At first glance, you might wonder what a book on software design and construction would have to do with Ignatian pedagogy. But it makes perfect sense to hear Dingle explain it. Classes and textbooks on software development traditionally "focus on the importance of teaching students how to learn programming languages," she says. "But it's important for students to do more than just write a piece of code. They need to think more holistically about how it fits into an overall design. I think this approach to software design fits with the Jesuit line of teaching." As detailed in her book, intentional software design evaluates multiple design solutions for a given problem, assessing both short and long-term effects.
Dingle's path to academia came through the private sector. After graduating with a degree in mathematics from Duke University, she went to work at Westinghouse where she wrote a file system for robot controls. This sparked her interest in software design and development. She eventually went back to school, earning M.S. and Ph.D. degrees in computer science from Northwestern University and the University of Texas at Dallas, respectively. It was during her time at UT Dallas that she realized she wanted to teach. After serving on the faculty of another university back east, she came to SU in 1995, drawn by the institution's emphasis on teaching.
The textbook Dingle used when she first got to SU took a narrow approach to software development. Eventually, she abandoned the text and started constructing curricula of her own to put more emphasis on design and challenge students to think more critically about what they were trying to achieve through software development.
"I had been (creating my own curriculum) for about a decade when Mike Smith (senior administrative assistant in the department) said, 'You should write this up in a book.'" Her chair, Rich LeBlanc agreed. And so she did.
Dingle, who previously coauthored C++: Memory First (Franklin, Beedle & Associates, 2006), began Software Essentials during a sabbatical five years ago and completed it over the course of the next two years while teaching four sections of courses. Much of the text is adapted from the coursework Dingle developed, and it reflects feedback from the students who took her classes.
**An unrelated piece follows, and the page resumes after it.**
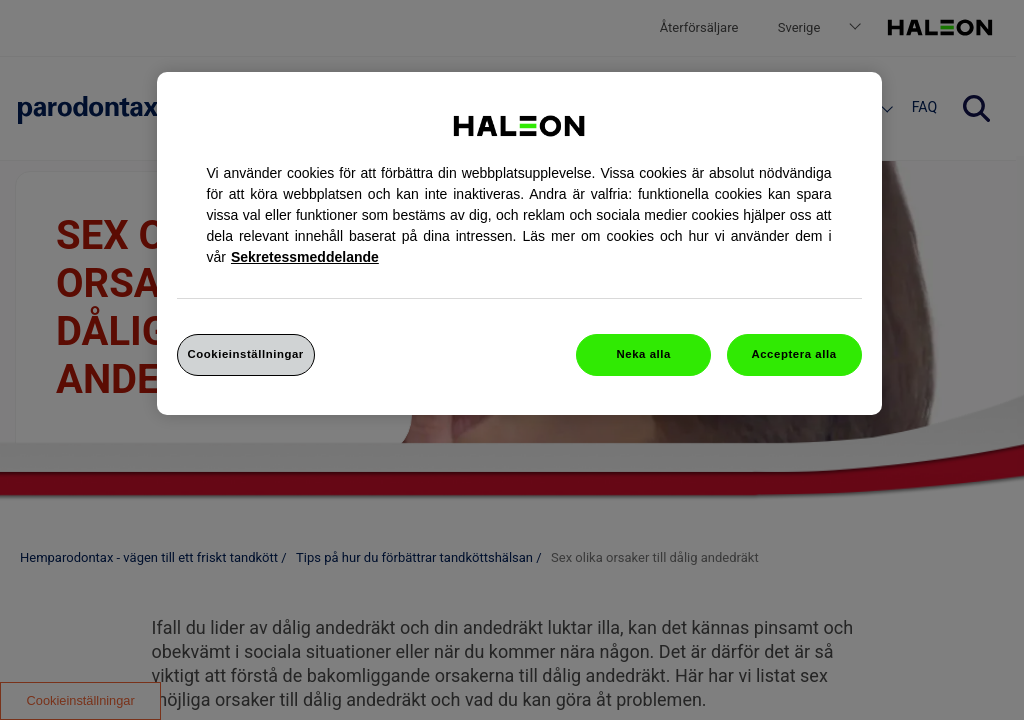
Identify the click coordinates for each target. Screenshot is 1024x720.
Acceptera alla (793, 354)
Books considered for Alpha Sigma Nu awards are judged on the basis of serious and exact scholarship, significance of the topic and its continuing importance to scholars in several disciplines, mastery of extensive literature, research findings handled with skill and assurance, authority in interpretation, objectivity, readability and imagination.
The judges had this to say about Dingle's book: "Software Essentials covers the material of software design and construction, an area where the field has made very rapid progress in the last few decades. The material is both accessible for disparate audiences and up to date."
Dingle says she was pleasantly surprised to receive word of her Alpha Sigma Nu Book Award. "The books (that previously won the award) are excellent contributions, so it's nice to be in that category."